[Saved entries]
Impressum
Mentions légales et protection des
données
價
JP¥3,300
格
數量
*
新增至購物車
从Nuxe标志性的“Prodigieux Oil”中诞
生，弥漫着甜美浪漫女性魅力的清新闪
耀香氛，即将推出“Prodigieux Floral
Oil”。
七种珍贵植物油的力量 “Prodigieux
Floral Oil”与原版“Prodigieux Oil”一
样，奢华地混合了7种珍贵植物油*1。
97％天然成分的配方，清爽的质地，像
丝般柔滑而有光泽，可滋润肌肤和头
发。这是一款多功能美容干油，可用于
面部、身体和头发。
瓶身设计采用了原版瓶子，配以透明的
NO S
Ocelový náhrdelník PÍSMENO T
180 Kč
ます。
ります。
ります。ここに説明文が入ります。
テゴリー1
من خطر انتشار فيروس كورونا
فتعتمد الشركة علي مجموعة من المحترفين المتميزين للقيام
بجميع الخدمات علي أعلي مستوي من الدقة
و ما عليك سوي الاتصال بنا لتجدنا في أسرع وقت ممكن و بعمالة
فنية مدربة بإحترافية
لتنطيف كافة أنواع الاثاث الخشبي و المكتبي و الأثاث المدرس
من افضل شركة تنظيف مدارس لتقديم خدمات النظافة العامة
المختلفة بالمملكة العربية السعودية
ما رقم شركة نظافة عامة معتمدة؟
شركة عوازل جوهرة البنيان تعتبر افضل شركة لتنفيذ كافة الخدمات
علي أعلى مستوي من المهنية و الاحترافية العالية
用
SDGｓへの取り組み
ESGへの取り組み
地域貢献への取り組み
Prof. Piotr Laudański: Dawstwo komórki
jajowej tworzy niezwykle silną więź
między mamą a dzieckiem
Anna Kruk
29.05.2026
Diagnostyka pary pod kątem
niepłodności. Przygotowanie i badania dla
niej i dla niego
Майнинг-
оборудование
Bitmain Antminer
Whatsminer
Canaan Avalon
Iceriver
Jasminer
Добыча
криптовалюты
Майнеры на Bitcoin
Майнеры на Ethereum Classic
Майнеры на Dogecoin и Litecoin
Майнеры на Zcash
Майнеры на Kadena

**Your objective**
Take the data above and reproduce it exactly.

**Answer**
Impressum
Mentions légales et protection des
données
價
JP¥3,300
格
數量
*
新增至購物車
从Nuxe标志性的“Prodigieux Oil”中诞
生，弥漫着甜美浪漫女性魅力的清新闪
耀香氛，即将推出“Prodigieux Floral
Oil”。
七种珍贵植物油的力量 “Prodigieux
Floral Oil”与原版“Prodigieux Oil”一
样，奢华地混合了7种珍贵植物油*1。
97％天然成分的配方，清爽的质地，像
丝般柔滑而有光泽，可滋润肌肤和头
发。这是一款多功能美容干油，可用于
面部、身体和头发。
瓶身设计采用了原版瓶子，配以透明的
NO S
Ocelový náhrdelník PÍSMENO T
180 Kč
ます。
ります。
ります。ここに説明文が入ります。
テゴリー1
من خطر انتشار فيروس كورونا
فتعتمد الشركة علي مجموعة من المحترفين المتميزين للقيام
بجميع الخدمات علي أعلي مستوي من الدقة
و ما عليك سوي الاتصال بنا لتجدنا في أسرع وقت ممكن و بعمالة
فنية مدربة بإحترافية
لتنطيف كافة أنواع الاثاث الخشبي و المكتبي و الأثاث المدرس
من افضل شركة تنظيف مدارس لتقديم خدمات النظافة العامة
المختلفة بالمملكة العربية السعودية
ما رقم شركة نظافة عامة معتمدة؟
شركة عوازل جوهرة البنيان تعتبر افضل شركة لتنفيذ كافة الخدمات
علي أعلى مستوي من المهنية و الاحترافية العالية
用
SDGｓへの取り組み
ESGへの取り組み
地域貢献への取り組み
Prof. Piotr Laudański: Dawstwo komórki
jajowej tworzy niezwykle silną więź
między mamą a dzieckiem
Anna Kruk
29.05.2026
Diagnostyka pary pod kątem
niepłodności. Przygotowanie i badania dla
niej i dla niego
Майнинг-
оборудование
Bitmain Antminer
Whatsminer
Canaan Avalon
Iceriver
Jasminer
Добыча
криптовалюты
Майнеры на Bitcoin
Майнеры на Ethereum Classic
Майнеры на Dogecoin и Litecoin
Майнеры на Zcash
Майнеры на Kadena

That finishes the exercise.